> [Material supplied]:
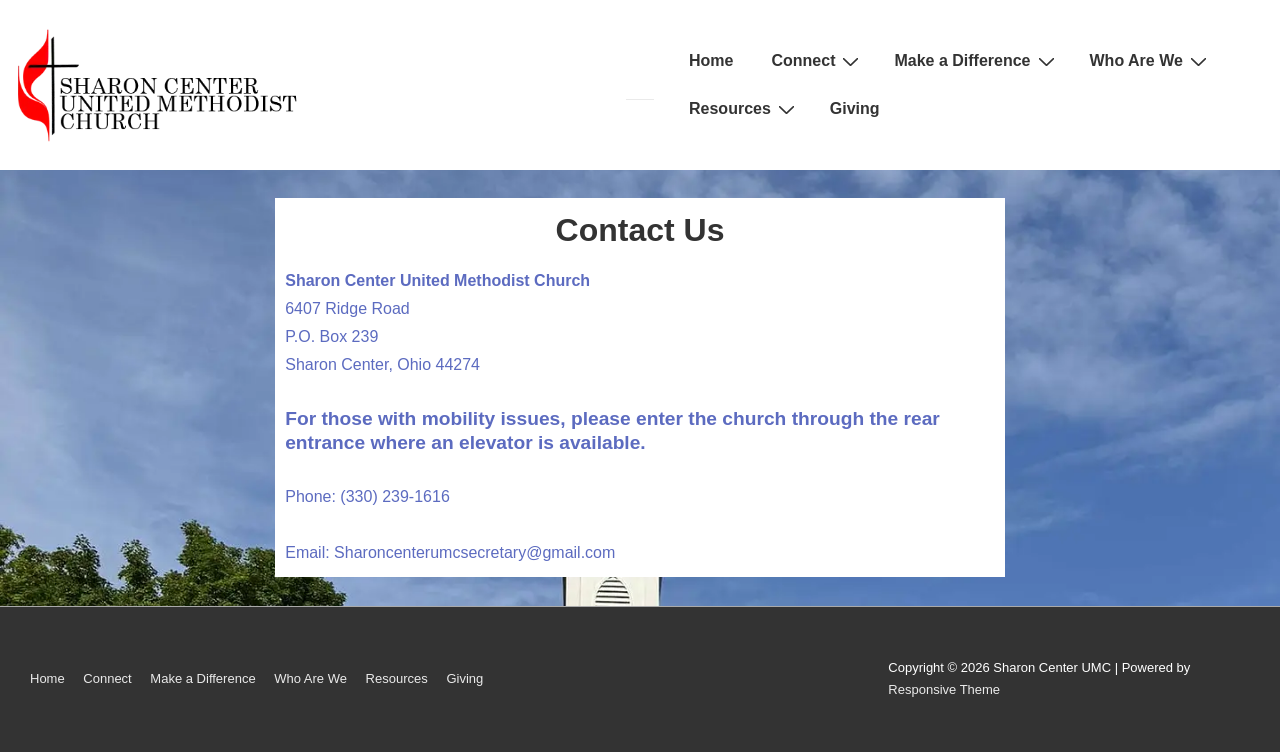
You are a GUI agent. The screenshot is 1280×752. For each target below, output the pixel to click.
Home (711, 60)
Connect (817, 61)
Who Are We (1151, 61)
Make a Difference (976, 61)
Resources (744, 109)
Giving (855, 108)
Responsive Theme (944, 689)
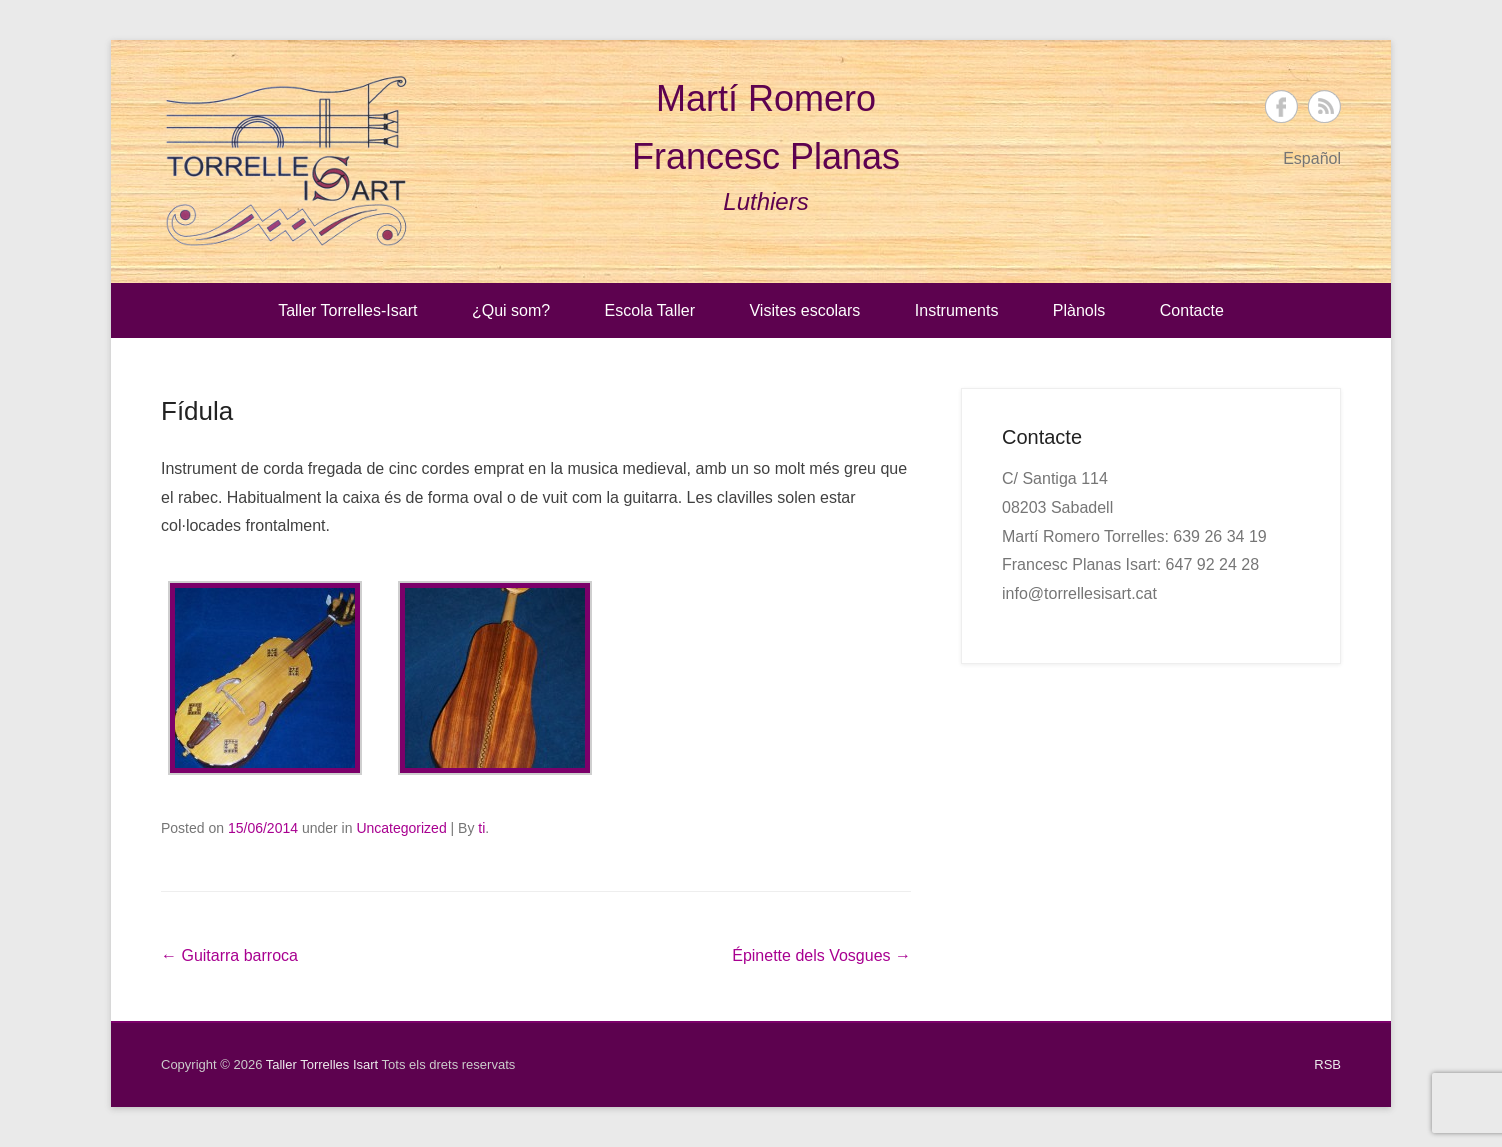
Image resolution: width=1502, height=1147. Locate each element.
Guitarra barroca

> [Description of the task]:
Copy exactly, please, the lines that run from the line holding "Responsive Theme (944, 689)" through the closing line of the material above, omitting every picture.

> [Solved exercise]:
Responsive Theme (944, 689)
Image resolution: width=1502, height=1147. Locate each element.
Guitarra barroca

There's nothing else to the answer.